Вот маленькая сценка из последних лет жизни Шеллинга, сообщаемая одним из наших соотечественников:[6] «Я долго искал его в Мюнхене, так как мне сказали, что он живет там. Но несмотря на все усилия, я не мог найти его. Случайно как-то попал я в Байрет и с удивлением встретил Шеллинга, торопливо пробирающегося по улице с толстой суковатой палкой в руках. Какое-то отчаяние и беспокойство выражалось на его старческом лице. Старомодный костюм, высохшая, истощенная фигура произвели на меня такое впечатление, как будто я увидел перед собой выходца из другого, давно миновавшего времени. Адрес его был тайной для всех, так что, будучи даже с ним в одном и том же городе, я все же не мог отыскать его. Да и к чему?» Итак, Гегель победил.

Глава VI

Философия и публицистика

Тут наши биографы, Гайм и Розенкранц, подошли, наконец, к созданию системы. Гегель-человек совершенно поглощается с этой минуты Гегелем-философом, и его личная жизнь исчезает за геометрически правильными построениями его мысли. «Система» занимает всю сцену; перед нами ее развитие, ее постепенное нарастание, ее диалектические, логические и иные кризисы, в промежутках между которыми Гегель как бы впопыхах успевает есть, пить, спать, рассориться с Шеллингом, жениться и так далее. С точки зрения биографов, все это недостаточно важно и даже как будто унизительно для такого мыслителя, как Гегель. Почтительный Розенкранц, впрочем, не так строг и не осмеливается пропустить ни одного из известных ему фактов, но в представлении Гайма Гегель, очевидно, обращается в какую-то логическую машину, вытягивающую бесконечно длинную диалектическую проволоку из куска стали. Передавая редкие факты, Гайм торопится и будто даже просит у читателя извинения за то, что осмеливается остановить его внимание на таких незначительных вещах. Возле «Системы» сосредоточивается весь его интерес, а биография Гегеля является предметом как бы совершенно посторонним. Конечно, и такая точка зрения имеет право на существование. Что нам за дело до того, в каком камзоле ходил Гегель, как он любил, как занимал у Гете по три или четыре рубля на пропитание, вел тетради, в которых очень обстоятельно записывал все истраченные им пфенниги и крейцеры на табак (er schnupfte sehr stark), молоко, масло и редкие бутылки вина, как, наконец, совершил он некрасивые в нравственном отношении вещи.
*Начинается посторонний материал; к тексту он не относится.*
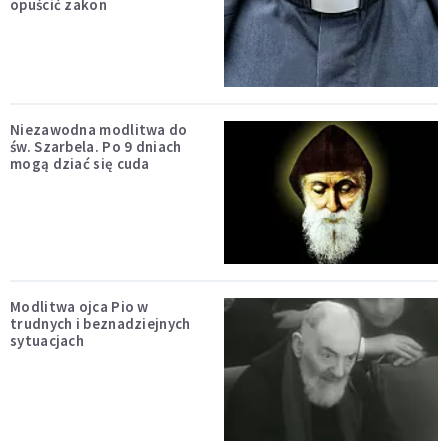
opuścić zakon
Niezawodna modlitwa do
św. Szarbela. Po 9 dniach
mogą dziać się cuda
Modlitwa ojca Pio w
trudnych i beznadziejnych
sytuacjach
Точка зрения «Procul profani!»[7] имеет, конечно, свое основание, особенно в наше время, когда маленькое самолюбие и лилипутское тщеславие находят свое удовлетворение в мысли, что «и великие люди, при тщательном рассмотрении, оказываются маленькими и лилипутообразными». «Бэкон брал взятки, Платон ездил на поклоны в Сицилию, Декарт струсил перед Сорбонною», – думает лилипут и радуется, так как это для него понятно и сам бы он с удовольствием проделал то же самое. Иногда даже проявляется особенное наглое пристрастие к развенчиванию всяких гениев, придирчивое отношение к фактам их личной жизни, выискивание всяких некрасивых подробностей, и надо прямо сказать, что подобное сыщицкое отношение к земному величию просто отвратительно. Из того факта, что Бэкон брал взятки, никак ведь не следует, что его «Novum organon» – «подлая вещь», и буржуазно-добродетельному лилипуту, несмотря на всю его добродетель, несмотря на то, что и к взяткам-то он относится с самым искренним негодованием и в рот не берет хмельного, никогда ничего подобного не сделать. В оценке великих людей точка зрения личной их роли должна отступить перед точкой зрения той пользы, которую они принесли человечеству.

Конечно, наше нравственное чувство оскорбляется, встречая в земных кумирах недочеты, недостатки, уклонения от пути добродетели. Кто бы не пожелал соединить в одном лице смелость Галилея и силу мысли Декарта; кто бы не преклонился перед Бэконом, будь он хоть немного похож на Спинозу или Джордано Бруно в нравственном отношении, – но если мы и правы в душе, требуя от человека не только силы мысли, но и нравственного величия, все же отсутствие последнего, слишком, к сожалению, частое, не должно закрывать наши глаза перед заслугами гения. Мы можем перестать его любить, но малодушно отвернуться от его заслуг, так как он брал взятки или a la Вольтер приравнивал Людовика XV к Траяну, было бы несправедливостью. Гений, берущий взятки или ползающий ради какой-нибудь ленточки, может обижать нас, но есть пределы этой обиженности, все равно как есть пределы восторгам перед скромной добродетелью и незаметным существованием без всяких уклонений с пути. Нет никакой возможности быть пуристом и отвергать величие во имя недочетов нравственности. Это слишком односторонне, но и другая противоположная точка зрения несправедлива: нельзя рассматривать только общественные заслуги, нельзя забывать, что истинно человеческая личность должна быть нравственно велика.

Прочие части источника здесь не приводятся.